Italian auteurs and American upstarts: the Cannes Film Festival in 1976
In the Summer 1976 issue of Sight and Sound our Editor-in-Chief reported from the 30th edition of Cannes, where a bustling lineup included films by Bertolucci, Rohmer, Visconti, Rivette, Scorsese and more.
In a shop window next door to the Festival Palais there’s a poster from the 1930s on display. Wistfully elegant, it advertises the first Cannes Festival – the one that never happened. The advertised opening date: September 1st, 1939.
But Cannes’ actual 30th birthday celebrations (it started up very promptly indeed, in 1946) were conducted not with elegance but with some apprehension. “Cannes suffocated by success,” said a Figaro headline, the article going on to claim, alarmingly enough, that the Festival now rates as “the biggest international attraction after the Olympics”. 40,000 visitors; 1,700 journalists; nearly 500 films: the statistics of overkill.
The beginning of the mass overcrowding really dates from 1968, and the Festival’s reasoned decision to accommodate potential ‘counter-culture’ rivals and then to strengthen itself so as not to risk being overshadowed by them. But the big, indispensable jamboree has reached a point where the convergence of the world’s film businessmen, the film press and much of the local tourist traffic is stretching facilities to the edge of tolerance.
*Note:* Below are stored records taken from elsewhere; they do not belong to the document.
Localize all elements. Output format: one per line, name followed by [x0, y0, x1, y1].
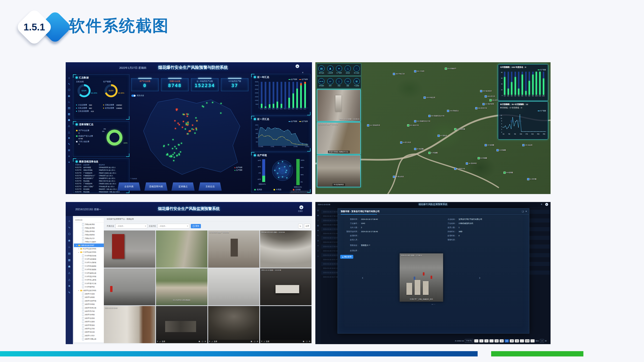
- page-button-14[interactable]: 14: [505, 339, 509, 343]
- map-marker[interactable]: 82-药物棚: [478, 157, 487, 159]
- map-marker[interactable]: 150-成品库: [522, 144, 532, 146]
- gear-icon[interactable]: ⚙: [541, 203, 542, 205]
- tree-item[interactable]: 浏阳市澄潭江镇: [74, 306, 104, 309]
- tool-area[interactable]: ▱面积: [326, 78, 334, 87]
- tl-close-icon[interactable]: ✕: [302, 71, 304, 74]
- gear-icon[interactable]: ⚙: [257, 341, 258, 343]
- br-user-avatar[interactable]: ☻: [545, 203, 548, 206]
- page-button-2[interactable]: 2: [484, 339, 488, 343]
- tree-item[interactable]: ▾浏阳市应急管理局: [74, 289, 104, 292]
- violation-row[interactable]: 01月27日明达花炮35栋引线中转 超人员1人: [75, 180, 128, 182]
- tab-2[interactable]: 违规违章列表: [144, 182, 168, 191]
- fullscreen-icon[interactable]: ❏: [306, 341, 307, 343]
- mute-icon[interactable]: ♪̸: [159, 341, 160, 343]
- map-marker[interactable]: 87-装药房: [438, 135, 447, 137]
- map-marker[interactable]: 231-药物烘干: [445, 67, 456, 70]
- tool-people[interactable]: ♟人员报警: [326, 65, 334, 74]
- video-cell-9[interactable]: 2021-12-13 13:45: [104, 306, 155, 343]
- mute-icon[interactable]: ♪̸: [264, 341, 265, 343]
- clock-icon[interactable]: ⬡: [67, 232, 71, 236]
- tree-item[interactable]: ▾湖南省应急管理厅: [74, 244, 104, 247]
- video-cell-11[interactable]: Ⅱ♪̸直播▣❏⚙: [208, 306, 260, 343]
- map-marker[interactable]: 21-码放棚: [428, 152, 438, 154]
- tree-item[interactable]: 宁乡市老粮仓镇: [74, 271, 104, 275]
- toggle-pill[interactable]: [131, 95, 136, 97]
- next-arrow[interactable]: ›: [479, 276, 480, 280]
- tree-item[interactable]: 浏阳市文家市镇: [74, 299, 104, 303]
- pause-icon[interactable]: Ⅱ: [157, 341, 158, 343]
- tree-item[interactable]: 万载县株潭镇: [74, 223, 104, 226]
- list-icon[interactable]: ≡: [67, 154, 71, 158]
- enterprise-dot[interactable]: [220, 103, 222, 104]
- map-marker[interactable]: 36-黑火药库: [393, 176, 404, 178]
- tool-clipboard[interactable]: ▤基本信息: [318, 65, 326, 74]
- enterprise-dot[interactable]: [174, 157, 175, 158]
- tree-item[interactable]: 万载县马步乡: [74, 237, 104, 240]
- video-cell-7[interactable]: [208, 268, 260, 306]
- diamond-icon[interactable]: ⚠: [67, 271, 71, 275]
- enterprise-dot[interactable]: [178, 153, 180, 154]
- tree-item[interactable]: 万载县潭埠镇: [74, 230, 104, 233]
- enterprise-dot[interactable]: [179, 124, 180, 125]
- map-marker[interactable]: 308-炸药中转: [475, 107, 487, 109]
- video-cell-6[interactable]: 24-1与25号工房专用通道: [156, 268, 208, 306]
- alarm-icon[interactable]: ▦: [67, 258, 71, 262]
- goto-input[interactable]: 14: [540, 339, 544, 343]
- pip-icon[interactable]: ▣: [251, 341, 252, 343]
- per-page-select[interactable]: 20条/页 ▾: [465, 339, 473, 343]
- violation-row[interactable]: 01月27日金科来烟花150A栋装药间 超人员1人: [75, 167, 128, 169]
- page-button-3229[interactable]: 3229: [525, 339, 529, 343]
- tree-item[interactable]: 宁乡市花明楼镇: [74, 258, 104, 261]
- mute-icon[interactable]: ♪̸: [212, 341, 212, 343]
- enterprise-dot[interactable]: [176, 110, 177, 111]
- grid-icon[interactable]: ▤: [67, 252, 71, 255]
- map-marker[interactable]: 125-半成品库: [424, 96, 435, 99]
- temp-icon[interactable]: ♨: [67, 245, 71, 249]
- enterprise-dot[interactable]: [203, 106, 204, 107]
- triangle-icon[interactable]: △: [67, 130, 71, 134]
- map-marker[interactable]: 283-年检工房: [393, 73, 404, 75]
- map-marker[interactable]: 93-组装棚: [504, 172, 513, 174]
- edit-icon[interactable]: ✎: [67, 142, 71, 146]
- prev-arrow[interactable]: ‹: [362, 276, 363, 280]
- search-button[interactable]: 查询: [191, 224, 201, 228]
- map-marker[interactable]: 305-切引房: [485, 95, 495, 97]
- enterprise-dot[interactable]: [172, 154, 174, 155]
- violation-row[interactable]: 01月27日广兴烟花材料25栋牵引(组合) 超人员1人: [75, 172, 128, 174]
- video-cell-5[interactable]: [104, 268, 155, 306]
- pip-icon[interactable]: ▣: [303, 341, 304, 343]
- tool-bell[interactable]: ✦生产预警: [335, 65, 343, 74]
- modal-close-icon[interactable]: ✕: [525, 210, 527, 213]
- map-marker[interactable]: 281-中转房: [414, 70, 424, 72]
- gear-icon[interactable]: ⚙: [309, 341, 310, 343]
- page-button-13[interactable]: 13: [500, 339, 504, 343]
- page-button-…[interactable]: …: [490, 339, 494, 343]
- grid-icon[interactable]: ▦: [67, 112, 71, 116]
- tree-item[interactable]: 浏阳市张坊镇: [74, 330, 104, 334]
- enterprise-dot[interactable]: [196, 128, 197, 129]
- enterprise-dot[interactable]: [181, 143, 182, 144]
- enterprise-dot[interactable]: [180, 151, 181, 153]
- tree-item[interactable]: 万载县工业园区: [74, 240, 104, 244]
- building-icon[interactable]: ◉: [67, 238, 71, 242]
- tab-4[interactable]: 主机信息: [198, 182, 222, 191]
- fullscreen-icon[interactable]: ❏: [202, 341, 203, 343]
- enterprise-dot[interactable]: [188, 133, 188, 134]
- warning-icon[interactable]: ⚠: [67, 124, 71, 128]
- tab-3[interactable]: 监管重点: [172, 182, 194, 191]
- enterprise-dot[interactable]: [170, 155, 172, 156]
- tool-station[interactable]: ⊞工位图标: [352, 78, 360, 87]
- camera-thumb-3[interactable]: 94-无药材料库: [317, 155, 361, 187]
- tree-item[interactable]: 万载县黄茅镇: [74, 226, 104, 230]
- map-marker[interactable]: 323-成品中转: [407, 124, 419, 126]
- alarm-icon[interactable]: ☗: [67, 118, 71, 122]
- trend-icon[interactable]: ∿: [67, 82, 71, 86]
- apps-icon[interactable]: ❖: [67, 284, 71, 288]
- enterprise-dot[interactable]: [185, 128, 186, 130]
- cube-icon[interactable]: ⬡: [67, 88, 71, 92]
- video-cell-4[interactable]: 2021年12月13日 星期一 13:10:34: [260, 231, 312, 268]
- tree-item[interactable]: 万载县双桥镇: [74, 233, 104, 237]
- home-icon[interactable]: ⌂: [67, 219, 71, 223]
- tree-item[interactable]: 浏阳市金刚镇: [74, 296, 104, 299]
- map-marker[interactable]: 19-固引药房: [400, 141, 411, 144]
The embattled organisers asked for a minimum of discipline, you might say of courtesy, from festival participants – don’t, in other words, actually try to break down the doors getting into the cinema. But, as with the Olympics, it’s easier to say that the scale should be reduced than practically to see how anyone can do it. The Mediterranean looks on, cynically blue; by 1980, at this rate, they’ll have only the water left to walk on.
One director who didn’t contribute to the crowding was Eric Rohmer. Courteously announcing that he really couldn’t face it, Rohmer stayed away but sent his film, the perfect, cool antidote to the overheated pressures. Die Marquise von O, representing Germany, is his first period film and his first in a foreign language; but from the opening images there’s no question that the director has returned in top form.
Kleist’s novel, published in 1808, concerns a virtuous young widow who finds herself mysteriously pregnant and finally takes the extreme course of advertising in the local press, asking the man responsible please to identify himself. To no one’s surprise, he is finally discovered, after tearful imbroglios and parental tantrums, to be the Russian count who rescued her from the ruder attentions of his soldiery during an assault on the citadel commanded by her father.
The playing (Edith Clever and Bruno Ganz as the protagonists, Edda Seippel as the girl’s mother) is beautifully shaded and coordinated, and the same unfaltering finesse extends to Nestor Almendros’s camerawork and the re-creation not of ‘period’ but of settings to live in. At the opening, the count leaps on to the parapet, a hero bathed in blazing light; the masterly exaggeration is counterpoint to an objective irony which brings out all the comedy of the story without ever compromising or modernising its view of the sentiments of the period. Rohmer’s control of tone, never more in evidence, is partly a matter of artistic discretion; his meticulously lucid and human film is a ‘conte moral’ in its own right, made in perfect sympathy with the original text.
After Rohmer, Rosi, whose Cadaveri Eccellenti is a genuinely heavyweight (not overweight) political thriller, moving implacably towards the discovery of conspiracy at the centres of power. Lino Ventura, a melancholy Maigret in a white raincoat, is the police inspector given the job of investigating a series of murders of judges in Southern Italy. Asking questions, scanning photographic evidence, visiting the scenes of crimes, he identifies the original assassin, then takes a step further, into the area of conspiracy which leads to his own death, shot down under the austere gaze of statues from the classical past.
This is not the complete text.